━━━ INFORMATION SUPPLIED ━━━

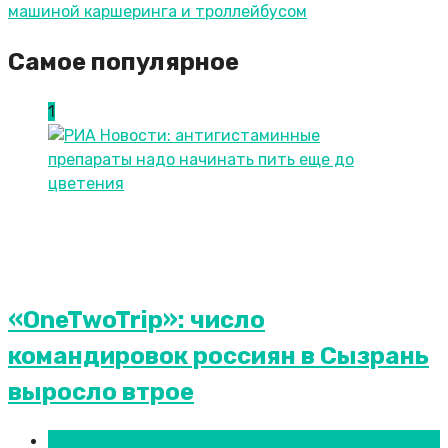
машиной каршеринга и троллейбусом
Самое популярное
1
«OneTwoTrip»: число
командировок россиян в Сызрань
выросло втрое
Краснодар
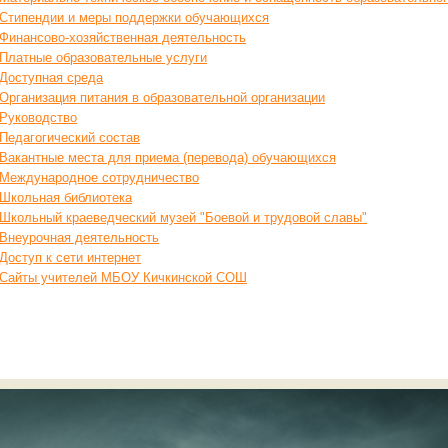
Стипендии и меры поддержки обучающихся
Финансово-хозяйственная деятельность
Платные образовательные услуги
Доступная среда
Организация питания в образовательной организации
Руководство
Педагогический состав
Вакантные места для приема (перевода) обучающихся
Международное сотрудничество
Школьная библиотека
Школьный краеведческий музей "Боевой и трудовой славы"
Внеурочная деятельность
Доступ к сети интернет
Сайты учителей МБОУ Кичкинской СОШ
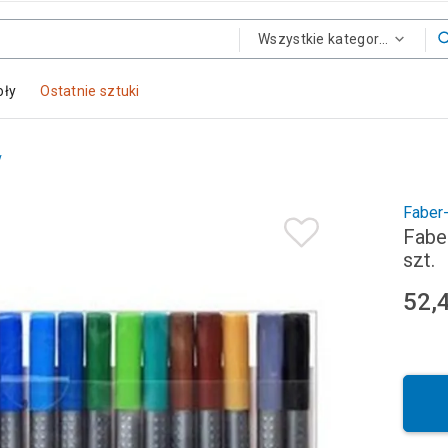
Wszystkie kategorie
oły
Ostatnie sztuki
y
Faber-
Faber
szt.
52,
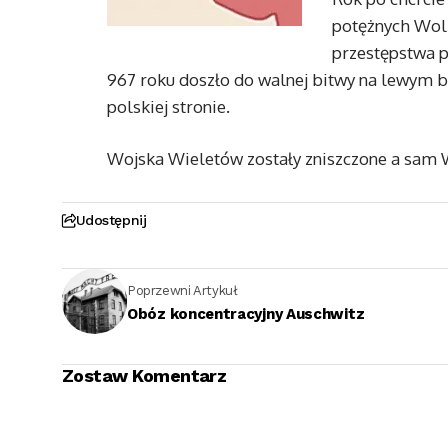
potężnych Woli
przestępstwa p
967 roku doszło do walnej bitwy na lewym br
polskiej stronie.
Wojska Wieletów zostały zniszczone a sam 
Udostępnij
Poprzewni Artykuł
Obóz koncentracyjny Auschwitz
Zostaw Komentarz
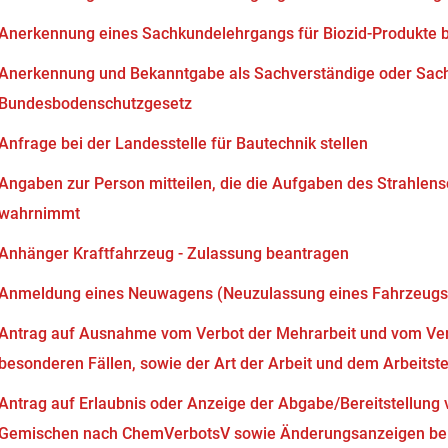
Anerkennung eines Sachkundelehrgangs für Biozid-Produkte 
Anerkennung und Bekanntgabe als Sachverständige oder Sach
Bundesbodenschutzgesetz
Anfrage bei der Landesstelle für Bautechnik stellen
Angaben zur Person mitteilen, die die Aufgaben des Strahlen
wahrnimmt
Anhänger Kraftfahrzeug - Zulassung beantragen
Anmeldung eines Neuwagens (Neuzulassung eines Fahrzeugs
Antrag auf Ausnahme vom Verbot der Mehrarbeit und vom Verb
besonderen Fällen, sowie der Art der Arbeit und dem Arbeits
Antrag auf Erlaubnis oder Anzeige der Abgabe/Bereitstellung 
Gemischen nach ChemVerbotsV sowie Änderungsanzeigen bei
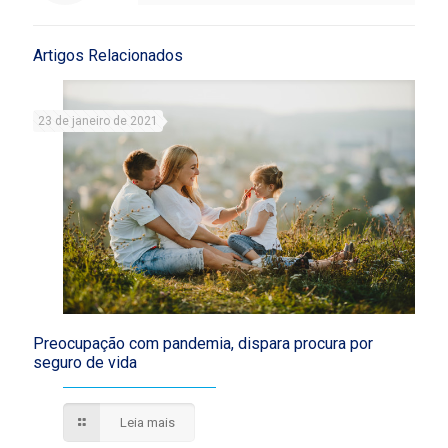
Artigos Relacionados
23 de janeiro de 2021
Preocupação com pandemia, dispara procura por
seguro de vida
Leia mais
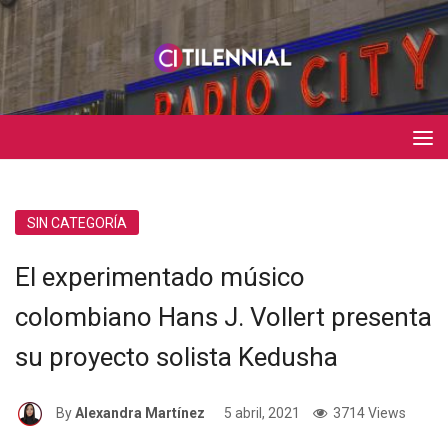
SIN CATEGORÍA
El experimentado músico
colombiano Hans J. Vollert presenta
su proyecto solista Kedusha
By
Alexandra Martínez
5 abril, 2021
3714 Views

━━━
━━━ INFORMATION SUPPLIED ━━━

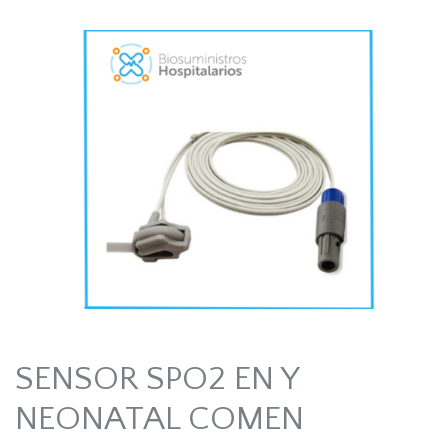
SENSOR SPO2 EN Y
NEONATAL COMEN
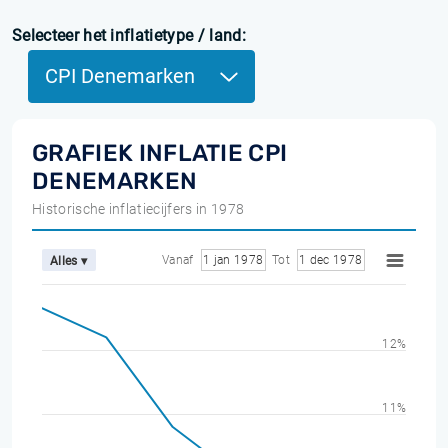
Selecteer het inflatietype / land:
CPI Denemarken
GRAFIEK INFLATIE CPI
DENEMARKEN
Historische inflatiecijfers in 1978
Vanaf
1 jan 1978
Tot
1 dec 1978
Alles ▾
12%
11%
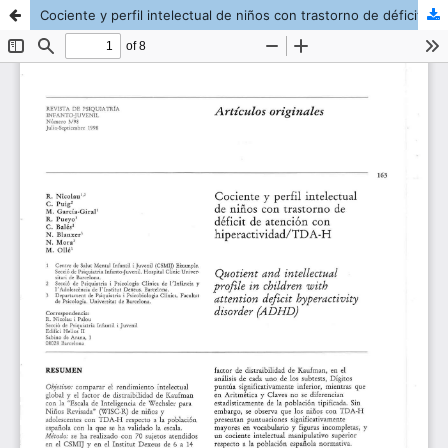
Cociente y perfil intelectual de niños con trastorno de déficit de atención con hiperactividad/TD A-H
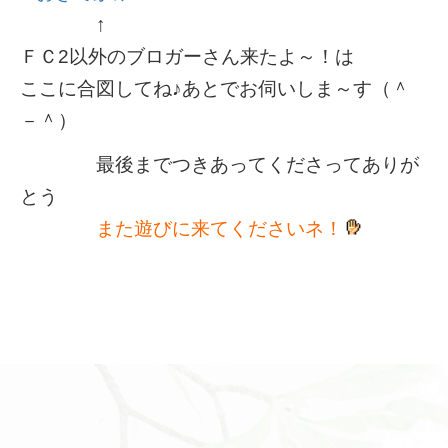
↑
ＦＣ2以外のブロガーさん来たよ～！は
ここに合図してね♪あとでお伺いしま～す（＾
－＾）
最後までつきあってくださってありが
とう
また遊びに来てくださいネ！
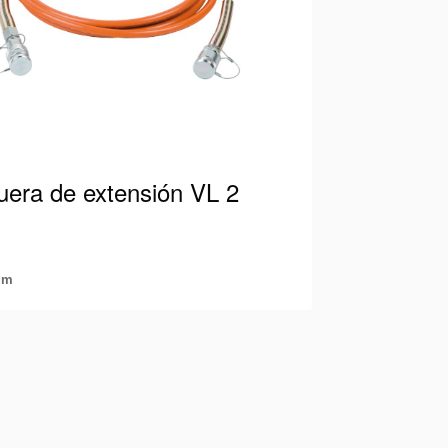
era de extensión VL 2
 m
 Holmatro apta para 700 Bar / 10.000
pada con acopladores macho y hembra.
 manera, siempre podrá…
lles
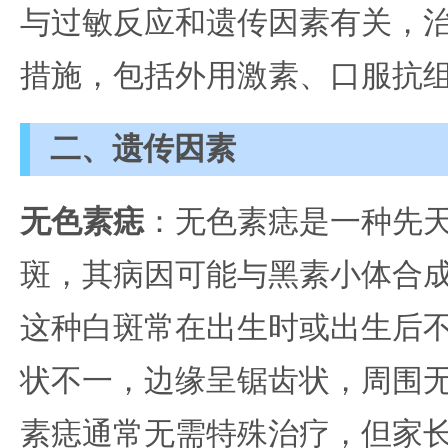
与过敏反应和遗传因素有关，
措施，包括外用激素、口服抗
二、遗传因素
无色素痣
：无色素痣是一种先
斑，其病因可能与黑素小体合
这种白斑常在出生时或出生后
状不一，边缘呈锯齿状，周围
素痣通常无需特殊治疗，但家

━━━
━━━ INFORMATION SUPPLIED ━━━

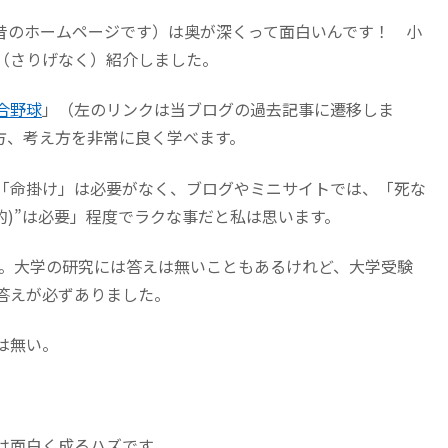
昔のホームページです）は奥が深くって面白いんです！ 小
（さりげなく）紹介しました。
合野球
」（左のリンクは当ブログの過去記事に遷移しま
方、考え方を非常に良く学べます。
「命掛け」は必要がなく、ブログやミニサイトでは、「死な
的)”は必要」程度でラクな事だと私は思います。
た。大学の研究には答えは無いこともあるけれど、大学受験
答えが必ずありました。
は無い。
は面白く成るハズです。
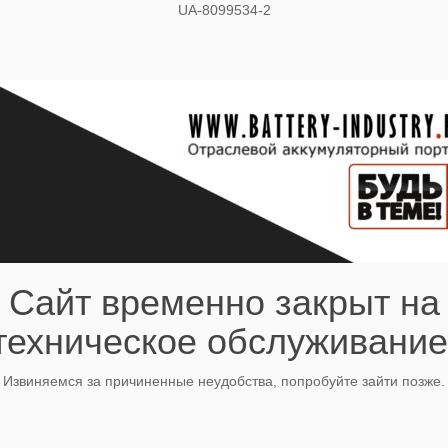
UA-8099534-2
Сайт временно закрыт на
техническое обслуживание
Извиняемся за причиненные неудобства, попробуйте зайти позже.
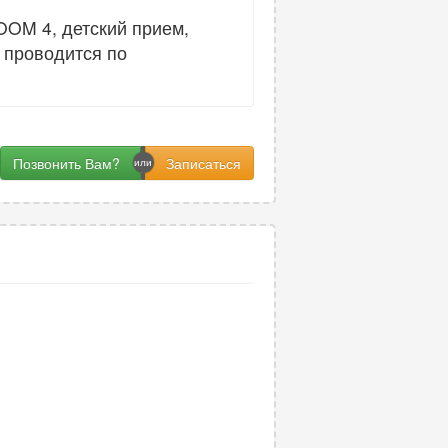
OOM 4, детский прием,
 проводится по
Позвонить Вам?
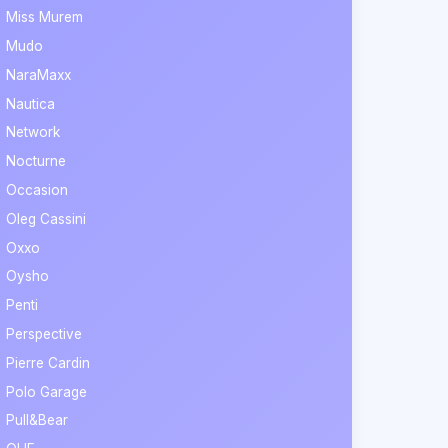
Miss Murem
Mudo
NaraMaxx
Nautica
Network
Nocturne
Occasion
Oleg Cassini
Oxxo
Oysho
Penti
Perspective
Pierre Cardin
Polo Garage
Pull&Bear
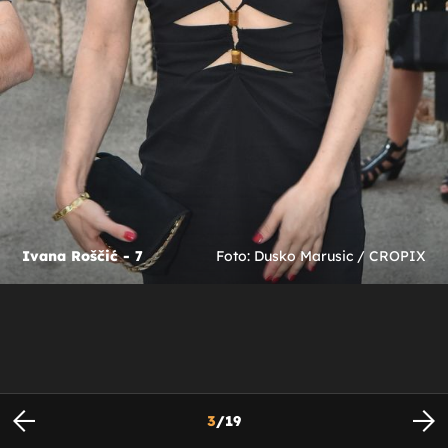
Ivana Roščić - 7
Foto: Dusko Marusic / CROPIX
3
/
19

━━━

DIRECTIONS:
Reproduce the lines above starting at the one with "машиной каршеринга и троллейбусом" and ending at the one with "Alexandra Martínez", both included, exactly and with no pictures.

TASK OUTPUT:
машиной каршеринга и троллейбусом
Самое популярное
1
«OneTwoTrip»: число
командировок россиян в Сызрань
выросло втрое
Краснодар
Стипендии и меры поддержки обучающихся
Финансово-хозяйственная деятельность
Платные образовательные услуги
Доступная среда
Организация питания в образовательной организации
Руководство
Педагогический состав
Вакантные места для приема (перевода) обучающихся
Международное сотрудничество
Школьная библиотека
Школьный краеведческий музей "Боевой и трудовой славы"
Внеурочная деятельность
Доступ к сети интернет
Сайты учителей МБОУ Кичкинской СОШ
Wszystkie kategorie
oły
Ostatnie sztuki
y
Faber-
Faber
szt.
52,
potężnych Woli
przestępstwa p
967 roku doszło do walnej bitwy na lewym br
polskiej stronie.
Wojska Wieletów zostały zniszczone a sam 
Udostępnij
Poprzewni Artykuł
Obóz koncentracyjny Auschwitz
Zostaw Komentarz
Anerkennung eines Sachkundelehrgangs für Biozid-Produkte 
Anerkennung und Bekanntgabe als Sachverständige oder Sach
Bundesbodenschutzgesetz
Anfrage bei der Landesstelle für Bautechnik stellen
Angaben zur Person mitteilen, die die Aufgaben des Strahlen
wahrnimmt
Anhänger Kraftfahrzeug - Zulassung beantragen
Anmeldung eines Neuwagens (Neuzulassung eines Fahrzeugs
Antrag auf Ausnahme vom Verbot der Mehrarbeit und vom Verb
besonderen Fällen, sowie der Art der Arbeit und dem Arbeits
Antrag auf Erlaubnis oder Anzeige der Abgabe/Bereitstellung 
Gemischen nach ChemVerbotsV sowie Änderungsanzeigen bei
Artigos Relacionados
23 de janeiro de 2021
Preocupação com pandemia, dispara procura por
seguro de vida
Leia mais
SIN CATEGORÍA
El experimentado músico
colombiano Hans J. Vollert presenta
su proyecto solista Kedusha
By
Alexandra Martínez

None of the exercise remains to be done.